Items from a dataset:

● ● ● ● ● ● ●

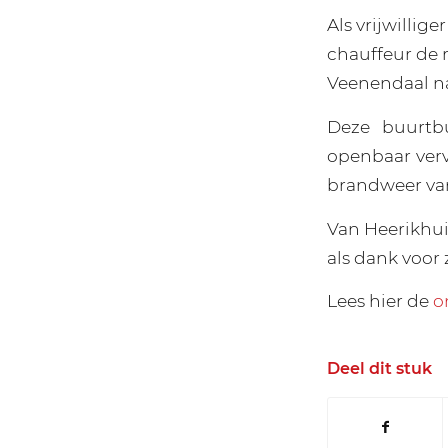
Als vrijwillig
chauffeur de 
Veenendaal n
Deze buurtbu
openbaar vervo
brandweer va
Van Heerikhui
als dank voor 
Lees hier de
o
Deel dit stuk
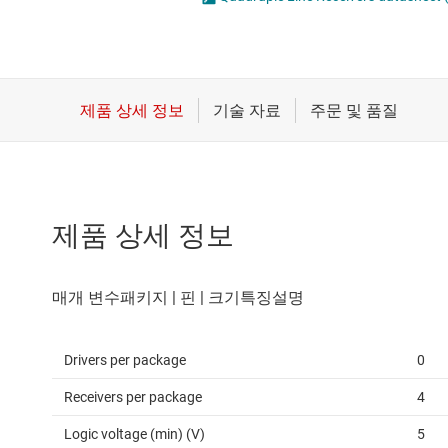
마이크로컨트롤러(MCU) 및 프로세서
LVDS, M-LVDS 및 PECL
모터 드라이버
PCIe, SAS 및 SATA IC
무선 연결
RS-232 트랜시버
배터리 관리 IC
RS-485 및 RS-422 
제품 상세 정보
Drivers per package
0
Receivers per package
4
Logic voltage (min) (V)
5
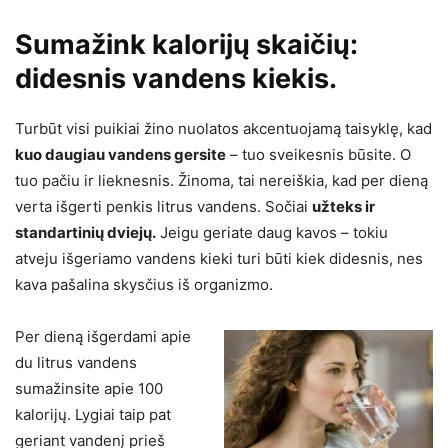
Sumažink kalorijų skaičių:
didesnis vandens kiekis.
Turbūt visi puikiai žino nuolatos akcentuojamą taisyklę, kad
kuo daugiau vandens gersite
– tuo sveikesnis būsite. O
tuo pačiu ir lieknesnis. Žinoma, tai nereiškia, kad per dieną
verta išgerti penkis litrus vandens. Sočiai
užteks ir
standartinių dviejų.
Jeigu geriate daug kavos – tokiu
atveju išgeriamo vandens kieki turi būti kiek didesnis, nes
kava pašalina skysčius iš organizmo.
Per dieną išgerdami apie
du litrus vandens
sumažinsite apie 100
kalorijų. Lygiai taip pat
geriant vandenį prieš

● ● ● ● ● ● ●

> _Assignment_
Look through the entries above and copy each line that has "vandens" in it.

> _Output below_
didesnis vandens kiekis.
kuo daugiau vandens gersite
verta išgerti penkis litrus vandens. Sočiai
atveju išgeriamo vandens kieki turi būti kiek didesnis, nes
du litrus vandens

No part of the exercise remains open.